### Task statement
Make an exact copy of all the entries below, with the pictures left out.

Data records

========================

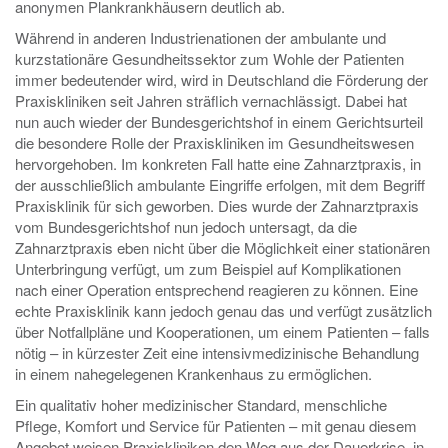
anonymen Plankrankhäusern deutlich ab.
Während in anderen Industrienationen der ambulante und
kurzstationäre Gesundheitssektor zum Wohle der Patienten
immer bedeutender wird, wird in Deutschland die Förderung der
Praxiskliniken seit Jahren sträflich vernachlässigt. Dabei hat
nun auch wieder der Bundesgerichtshof in einem Gerichtsurteil
die besondere Rolle der Praxiskliniken im Gesundheitswesen
hervorgehoben. Im konkreten Fall hatte eine Zahnarztpraxis, in
der ausschließlich ambulante Eingriffe erfolgen, mit dem Begriff
Praxisklinik für sich geworben. Dies wurde der Zahnarztpraxis
vom Bundesgerichtshof nun jedoch untersagt, da die
Zahnarztpraxis eben nicht über die Möglichkeit einer stationären
Unterbringung verfügt, um zum Beispiel auf Komplikationen
nach einer Operation entsprechend reagieren zu können. Eine
echte Praxisklinik kann jedoch genau das und verfügt zusätzlich
über Notfallpläne und Kooperationen, um einem Patienten – falls
nötig – in kürzester Zeit eine intensivmedizinische Behandlung
in einem nahegelegenen Krankenhaus zu ermöglichen.
Ein qualitativ hoher medizinischer Standard, menschliche
Pflege, Komfort und Service für Patienten – mit genau diesem
Angebot weisen Praxiskliniken den Weg aus der Dauerkrise, in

========================

### Task output
anonymen Plankrankhäusern deutlich ab.
Während in anderen Industrienationen der ambulante und
kurzstationäre Gesundheitssektor zum Wohle der Patienten
immer bedeutender wird, wird in Deutschland die Förderung der
Praxiskliniken seit Jahren sträflich vernachlässigt. Dabei hat
nun auch wieder der Bundesgerichtshof in einem Gerichtsurteil
die besondere Rolle der Praxiskliniken im Gesundheitswesen
hervorgehoben. Im konkreten Fall hatte eine Zahnarztpraxis, in
der ausschließlich ambulante Eingriffe erfolgen, mit dem Begriff
Praxisklinik für sich geworben. Dies wurde der Zahnarztpraxis
vom Bundesgerichtshof nun jedoch untersagt, da die
Zahnarztpraxis eben nicht über die Möglichkeit einer stationären
Unterbringung verfügt, um zum Beispiel auf Komplikationen
nach einer Operation entsprechend reagieren zu können. Eine
echte Praxisklinik kann jedoch genau das und verfügt zusätzlich
über Notfallpläne und Kooperationen, um einem Patienten – falls
nötig – in kürzester Zeit eine intensivmedizinische Behandlung
in einem nahegelegenen Krankenhaus zu ermöglichen.
Ein qualitativ hoher medizinischer Standard, menschliche
Pflege, Komfort und Service für Patienten – mit genau diesem
Angebot weisen Praxiskliniken den Weg aus der Dauerkrise, in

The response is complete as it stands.